But the possible catastrophe is no more appalling than the less dramatic but no less tragic social results of such an artificial and extreme congestion. What are the consequences, political, ecnomic, social, moral, of the action of these strange suction-chambers, into which great volumes of humanity are drawn each day, as whales of some species draw sea-water into their maws only to force it out again through meshes which extract from it all its organic life? The most obvious effects, and those we hear most about are the awful slum conditions; the oppression of the poor; the sacrifice of the children; the surrender of political control to those who are willing to endure the stifling atmosphere, who have learned to live like parasites upon the mass of those submerged and smothered in it, who have no large interests at stake, and are responsible to nobody; the consequent inevitable struggle of the really large interests to protect themselves by irregular and pseudo-political means; the complexity of safeguarding laws for so dense a population, and the difficulty of consistent enforcement, or even of adequate inspection.
On the economic side, sky-scraping puts a fictitious value upon certain centrally located lands at the expense of suburban lands, making impossible any ownership by the resident, and consequently by the voter; compelling the busiest people to spend a great portion of their lives in traveling to and fro, and irritating the proletariat by aggravating the gross inequality of privilege of which they have already too many reminders.

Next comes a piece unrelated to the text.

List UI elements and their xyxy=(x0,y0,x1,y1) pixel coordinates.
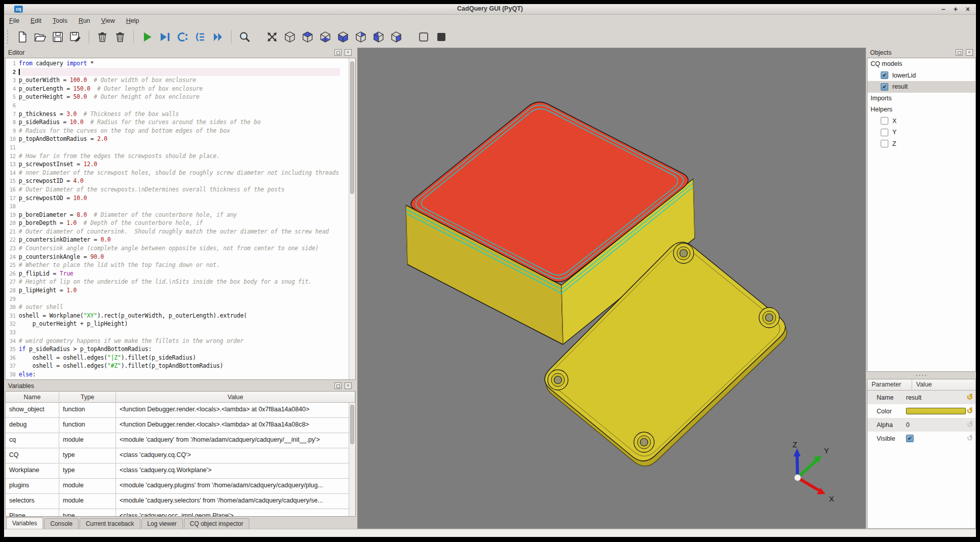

It will be said that congestion of population is a necessary accompaniment of the modern development of commerce and industry. One may not confidently dispute this proposition, but one may be permitted to doubt it. Commerce and industry have a way of adapting themselves to the exigencies of human welfare and then discovering that the changes which they have resisted are after all favorable to themselves. The front vestibule for trolley cars, and the air-brake for freight trains, once stoutly opposed as impracticable, are now viewed with favor by the trolley management and the big railroads, and the latter are even beginning to acquire a thirst for rate-regulation. It is probable that commerce and industry would as readily adapt themselves to factories and office-buildings one or two stories in height and spreading wide upon the ground. But if congestion of business and of population is favorable to commerce and industry, there is ample evidence that it is unfavorable to human welfare; and as between human welfare and commerce and industry, the latter must one day yield.
II
Apart from these most obvious and well-recognized evils of congestion, more adequate consideration is due to its dehumanizing effect upon that wellto-do portion of the city population that lives in sumptuous barracks within the city limits, as far removed from natural and normal conditions of life as are the soldiers in our forts; and upon that other and greater portion of the day-time denizens who are pumped in and pumped out every day, rushing like the tides through the Hell Gate of Park Street or Fourteenth Street. This is a travesty upon human life, to be herded like cattle in the stock-yards, awaiting the car; then to be packed like sheep into crowded compartments, the clean and the unclean, the drunk and the sober; to be shaken together and bruised and trodden upon. Yet thousands must go through this process twice a day, and thousands more must rush in and out on shopping or other dissipating quests. Think, not of the ‘old terrific feminine suburban’ of Holmes’s phrase, but of the finer and gentler and sweeter feminine, her dainty finery bedraggled, dust-laden, and absurd, mingling with the sordid, grimy, nicotine-scented, alcohol-soaked masculine, — all frantically elbowing, scrambling, struggling, tussling for a place in the merry-go-round; and having secured the place, sitting or standing, with grim endurance, in foul air and painful posture, while the wheels speed them on between their feverish labor and their feverish sleep. This can but be productive of pessimism, and pessimism is humanly unwholesome.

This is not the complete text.